▶ **Directions**
In the records below, find the line containing "Contact (145, 259)" and restate it and all lines after it exactly, through the last line.

▶ **Data shown**

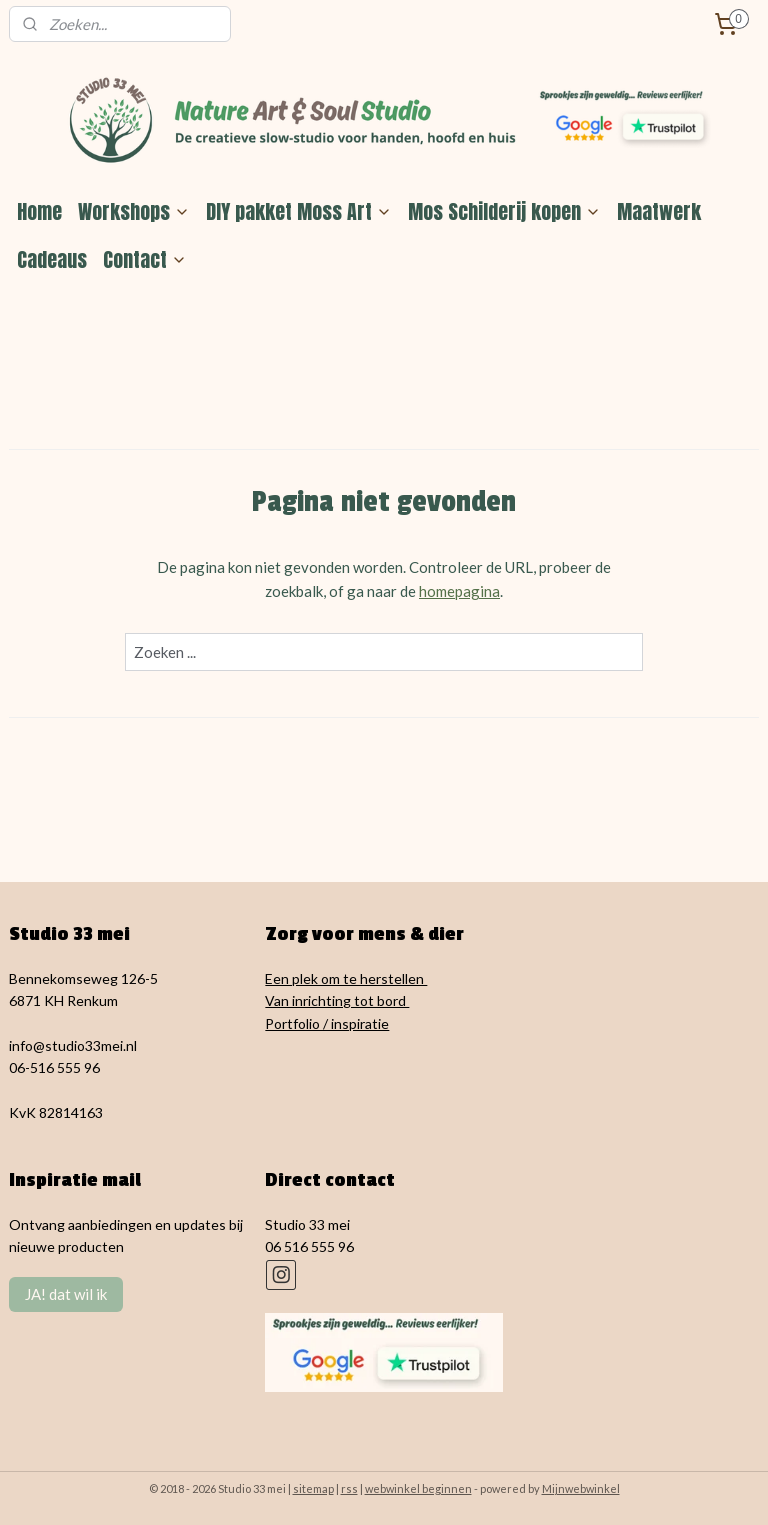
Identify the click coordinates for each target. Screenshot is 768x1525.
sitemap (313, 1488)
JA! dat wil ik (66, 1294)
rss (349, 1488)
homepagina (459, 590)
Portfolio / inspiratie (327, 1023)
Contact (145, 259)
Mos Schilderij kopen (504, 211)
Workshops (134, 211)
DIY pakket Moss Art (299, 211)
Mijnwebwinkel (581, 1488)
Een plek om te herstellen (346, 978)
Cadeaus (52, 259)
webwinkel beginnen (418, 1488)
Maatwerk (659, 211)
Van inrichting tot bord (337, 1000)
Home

▶ **Expected answer**
Contact (145, 259)
Mos Schilderij kopen (504, 211)
Workshops (134, 211)
DIY pakket Moss Art (299, 211)
Mijnwebwinkel (581, 1488)
Een plek om te herstellen (346, 978)
Cadeaus (52, 259)
webwinkel beginnen (418, 1488)
Maatwerk (659, 211)
Van inrichting tot bord (337, 1000)
Home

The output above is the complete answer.